Figure 1 shows commits by month and weekday, respectively, counting line-based changes in individual commits, excluding the files as above. A noticeable increase of activity is in March, so right before code freeze for the release. A secondary peak of the number of commits can be observed in August. The low amount of changes in July 2019 may be due to conferences and vacations.
Changes between April 23, 2018 and April 26, 2019, so the overall code change between R 3.5.0 and R 3.6.0 was: nearly 27,000 added lines, over 17,000 deleted lines and nearly 800 changed files. This is again rounded to thousands/hundreds and excludes changes to common generated files.
Figure 2 again shows large changes in March before code freeze and in August, and decreased activity in July during R conferences and usual vacations. The right panel suggests that R Core members work a lot even during the weekends and it was even more so when working on R 3.6.0 than on R 4.0.0 (compare Saturday and Wednesday).
Summaries of bug-related activities during the development of R 4.0.0 (from April 27, 2019 to April 24, 2020) were derived from the database underlying R’s Bugzilla system. Figure 3 shows statistics of reported/closed bugs and number of added comments (on any bug report) by calendar month and weekday, respectively.
Comments are added by reporters of the bugs, R Core members and external volunteers. When a bug report is closed, the bug is either fixed or the report is found invalid. In principle, this can happen multiple times for a single report, but those cases are rare. Hence the number of comments is a measure of effort (yet a coarse one which does not distinguish thorough analyses from one-liners) and the number of bug closures is a measure of success in dealing with bugs.

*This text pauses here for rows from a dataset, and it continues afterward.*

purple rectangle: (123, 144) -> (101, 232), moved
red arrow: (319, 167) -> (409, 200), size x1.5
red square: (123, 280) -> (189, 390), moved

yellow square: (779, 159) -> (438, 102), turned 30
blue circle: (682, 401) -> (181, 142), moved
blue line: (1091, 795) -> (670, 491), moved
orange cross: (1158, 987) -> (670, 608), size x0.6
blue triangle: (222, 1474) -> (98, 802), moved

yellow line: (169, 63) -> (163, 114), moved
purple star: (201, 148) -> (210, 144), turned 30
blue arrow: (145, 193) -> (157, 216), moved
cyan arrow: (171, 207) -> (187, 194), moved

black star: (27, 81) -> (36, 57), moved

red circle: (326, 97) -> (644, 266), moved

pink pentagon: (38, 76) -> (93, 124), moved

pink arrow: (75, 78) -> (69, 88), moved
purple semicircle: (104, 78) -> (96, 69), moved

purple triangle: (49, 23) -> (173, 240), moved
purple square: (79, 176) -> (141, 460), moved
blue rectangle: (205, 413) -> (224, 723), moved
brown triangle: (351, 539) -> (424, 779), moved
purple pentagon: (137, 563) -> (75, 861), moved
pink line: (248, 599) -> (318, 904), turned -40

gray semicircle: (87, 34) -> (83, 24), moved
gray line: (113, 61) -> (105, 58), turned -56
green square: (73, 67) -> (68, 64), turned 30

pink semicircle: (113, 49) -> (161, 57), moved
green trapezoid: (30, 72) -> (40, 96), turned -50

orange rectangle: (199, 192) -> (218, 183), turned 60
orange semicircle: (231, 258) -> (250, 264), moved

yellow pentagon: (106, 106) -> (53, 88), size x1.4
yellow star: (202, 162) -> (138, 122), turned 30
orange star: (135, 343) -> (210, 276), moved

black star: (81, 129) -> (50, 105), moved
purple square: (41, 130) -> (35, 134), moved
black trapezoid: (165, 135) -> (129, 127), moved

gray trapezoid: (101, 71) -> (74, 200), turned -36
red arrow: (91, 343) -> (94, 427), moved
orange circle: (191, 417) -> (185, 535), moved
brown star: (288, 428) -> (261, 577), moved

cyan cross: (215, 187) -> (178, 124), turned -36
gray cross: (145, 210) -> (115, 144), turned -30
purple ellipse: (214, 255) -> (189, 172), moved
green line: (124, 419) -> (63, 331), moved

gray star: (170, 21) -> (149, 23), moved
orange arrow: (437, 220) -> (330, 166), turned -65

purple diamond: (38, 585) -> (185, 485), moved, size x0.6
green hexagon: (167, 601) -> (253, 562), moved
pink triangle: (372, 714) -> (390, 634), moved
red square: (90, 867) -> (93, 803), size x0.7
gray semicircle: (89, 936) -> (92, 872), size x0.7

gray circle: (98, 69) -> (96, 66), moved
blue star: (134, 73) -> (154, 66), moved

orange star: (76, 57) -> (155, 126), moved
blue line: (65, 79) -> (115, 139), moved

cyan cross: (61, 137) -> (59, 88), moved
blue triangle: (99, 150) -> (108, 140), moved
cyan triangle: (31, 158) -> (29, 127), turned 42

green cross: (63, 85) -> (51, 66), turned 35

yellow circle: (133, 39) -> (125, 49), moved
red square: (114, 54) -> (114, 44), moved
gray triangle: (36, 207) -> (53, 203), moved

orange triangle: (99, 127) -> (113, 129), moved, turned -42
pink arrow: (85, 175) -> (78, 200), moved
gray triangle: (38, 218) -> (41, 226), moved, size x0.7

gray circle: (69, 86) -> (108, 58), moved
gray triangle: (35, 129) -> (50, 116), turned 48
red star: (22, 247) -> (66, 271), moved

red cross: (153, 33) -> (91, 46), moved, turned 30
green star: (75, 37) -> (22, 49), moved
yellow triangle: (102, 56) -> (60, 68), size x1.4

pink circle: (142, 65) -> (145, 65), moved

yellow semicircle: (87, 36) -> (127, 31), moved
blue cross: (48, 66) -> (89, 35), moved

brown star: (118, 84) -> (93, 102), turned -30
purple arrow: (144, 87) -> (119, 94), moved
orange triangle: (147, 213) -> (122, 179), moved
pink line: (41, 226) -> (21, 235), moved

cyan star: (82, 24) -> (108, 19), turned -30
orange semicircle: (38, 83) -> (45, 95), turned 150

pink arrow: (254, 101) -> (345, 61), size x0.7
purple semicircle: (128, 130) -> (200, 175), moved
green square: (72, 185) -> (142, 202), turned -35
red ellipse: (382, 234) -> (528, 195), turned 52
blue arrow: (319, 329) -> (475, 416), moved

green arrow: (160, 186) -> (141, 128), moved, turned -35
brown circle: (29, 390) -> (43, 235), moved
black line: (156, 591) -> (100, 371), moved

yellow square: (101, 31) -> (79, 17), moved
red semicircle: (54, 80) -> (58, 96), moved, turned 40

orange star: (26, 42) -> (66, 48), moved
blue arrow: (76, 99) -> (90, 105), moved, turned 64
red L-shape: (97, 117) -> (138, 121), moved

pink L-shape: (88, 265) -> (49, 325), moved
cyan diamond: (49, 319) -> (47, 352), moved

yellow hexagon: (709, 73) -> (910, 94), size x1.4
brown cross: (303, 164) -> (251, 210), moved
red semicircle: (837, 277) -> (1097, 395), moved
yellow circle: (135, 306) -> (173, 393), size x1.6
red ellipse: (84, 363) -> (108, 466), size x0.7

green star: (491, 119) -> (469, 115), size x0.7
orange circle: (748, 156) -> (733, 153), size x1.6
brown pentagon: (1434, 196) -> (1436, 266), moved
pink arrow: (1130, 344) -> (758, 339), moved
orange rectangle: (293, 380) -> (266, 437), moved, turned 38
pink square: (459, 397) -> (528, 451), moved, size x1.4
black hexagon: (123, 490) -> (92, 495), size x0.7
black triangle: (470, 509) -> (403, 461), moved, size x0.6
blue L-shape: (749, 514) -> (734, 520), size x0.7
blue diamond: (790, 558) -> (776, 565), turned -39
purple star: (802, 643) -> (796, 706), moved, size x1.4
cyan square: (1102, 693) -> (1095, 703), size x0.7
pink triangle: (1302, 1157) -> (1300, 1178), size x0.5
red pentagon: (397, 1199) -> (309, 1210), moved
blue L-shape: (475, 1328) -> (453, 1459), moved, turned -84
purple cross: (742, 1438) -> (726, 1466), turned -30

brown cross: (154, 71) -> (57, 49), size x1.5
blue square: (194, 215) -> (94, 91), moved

The numbers were impacted by an increase in external contributions to analyzing bugs following a blog post of Tomas Kalibera and Luke Tierney, published October 9, 2019, asking the R community for help, and to contribute those analyzes in the form of comments to R bug reports. There was a considerable increase of comments in October which has lasted (at least) until April. Note that the April numbers don’t cover a full month and are mostly from the 24 days of R 4.0 development in 2020, so after the blog post (4 days are from April 2019). The rate of closing bugs has increased as well since October. What the numbers don’t show is that this is also due to increased activity of R Core that followed increased input from external volunteers. The numbers also seem to suggest that even new bug reports are submitted at a higher rate once more external volunteers focus on analyzing bugs in R.
From the numbers by weekday in the right panel of Figure 3 we again see that the R community keeps working during the weekends.
Figure 4 summarizes bug tracking activities during the development of R 3.6.0 (from April 23, 2018 to April 26, 2019). The decline observed in coding activity in July does not exist in bug-related activities; the number of closed bugs actually peaked in July.
Tomas Kalibera’s work on the article and R development has received funding from the Czech Ministry of Education, Youth and Sports from the Czech Operational Programme Research, Development, and Education, under grant agreement No.CZ.02.1.01/0.0/0.0/15_003/0000421, and the European Research Council (ERC) under the European Union’s Horizon 2020 research and innovation programme, under grant agreement No. 695412.